Começando pela primeira e complicada tarefa: atualizar os objetivos climáticos do Brasil para trazê-los de volta aos acordos de Paris.
Em Paris veremos dois “brasileiros”
Em seu primeiro discurso como presidente eleito na noite de domingo, Lula reiterou seu forte apoio desmatamento zero na Amazônia. “O Brasil está pronto para retomar seu papel de liderança na luta contra a crise climática”, disse ele a uma multidão de apoiadores em São Paulo, “e protegerá todos os nossos biomas, especialmente o floresta amazônica".
O cumprimento deste compromisso resultaria provavelmente no restabelecimento da cooperação com a Noruega e a Alemanha em Fundo Amazônia: Mais de 3 mil milhões de dólares para a protecção florestal congelados por Bolsonaro em 2019. Envolveria também o restabelecimento do Plano de Acção para a Prevenção e Controlo da Desflorestação, que inclui não só a monitorização e a aplicação da lei, mas também incentivos económicos para fornecer alternativas à desflorestação.

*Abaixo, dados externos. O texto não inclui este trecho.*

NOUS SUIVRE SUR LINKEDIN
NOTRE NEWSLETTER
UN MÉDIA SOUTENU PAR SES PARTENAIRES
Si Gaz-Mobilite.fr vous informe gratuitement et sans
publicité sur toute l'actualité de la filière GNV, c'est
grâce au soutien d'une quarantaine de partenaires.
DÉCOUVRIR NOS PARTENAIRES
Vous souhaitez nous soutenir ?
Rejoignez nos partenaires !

O problema é que o governo Bolsonaro em transição estará presente na cimeira do clima das Nações Unidas, a COP27. E é provável que enfatize o sector energético de baixo carbono do país, que depende principalmente da energia hidroeléctrica. Desviar-se de quaisquer questões sobre o desmatamento da Amazônia (que faz do Brasil um dos seis maiores emissores globais de carbono). Lula disse que enviará um de sua autoria delegação não oficial, e isso diz tudo sobre o estado atual de confusão.
Um recorde em seu currículo
No mandato anterior, de 2003 a 2010, Lula ostentava o recorde de maior redução do desmatamento. 12 anos depois, lideranças indígenas e grupos ambientalistas clamam por uma série de ações, desde a retirada de invasores das terras indígenas Yanomami até a retirada do PL 191, projeto de lei que permite a mineração em territórios indígenas.

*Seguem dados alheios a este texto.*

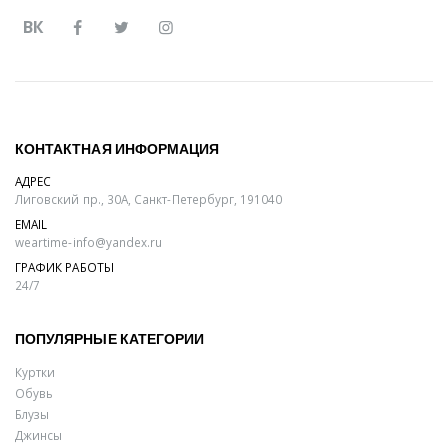
ВК
КОНТАКТНАЯ ИНФОРМАЦИЯ
АДРЕС
Лиговский пр., 30А, Санкт-Петербург, 191040
EMAIL
weartime-info@yandex.ru
ГРАФИК РАБОТЫ
24/7
ПОПУЛЯРНЫЕ КАТЕГОРИИ
Куртки
Обувь
Блузы
Джинсы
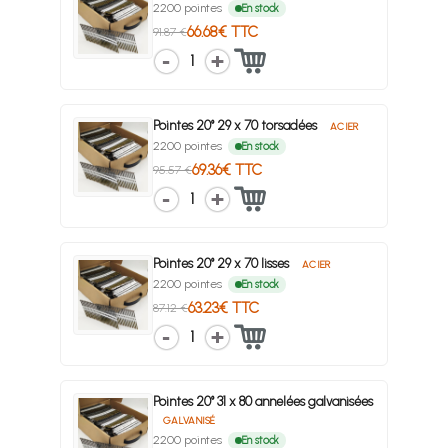
2200 pointes
En stock
66.68€ TTC
91.87 €
1
Pointes 20° 29 x 70 torsadées
ACIER
2200 pointes
En stock
69.36€ TTC
95.57 €
1
Pointes 20° 29 x 70 lisses
ACIER
2200 pointes
En stock
63.23€ TTC
87.12 €
1
Pointes 20° 31 x 80 annelées galvanisées
GALVANISÉ
2200 pointes
En stock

O governo Bolsonaro implementou uma espécie de manual para desmontar a política ambiental. A primeira tarefa será reconstruir, depois seguir em frente.
Suely Araujo
Como dito: será muito difícil. Lula terá que lidar com extrema divisão política. E com um congresso nacional brasileiro com forte componente conservador (que tem ligações com produtores e agronegócio). Em seu discurso de vitória, Lula falou sobre como melhorar o problema da desigualdade e como unir o Brasil em um momento de turbulência política. Ele disse: “Não é do interesse de ninguém viver em dois países separados. Não podemos continuar assim... com um muro enorme que nos divide em partes tão desiguais."
Ele capturou o momento perfeitamente: esperemos que este muro ideal caia, porque a alternativa é uma guerra civil.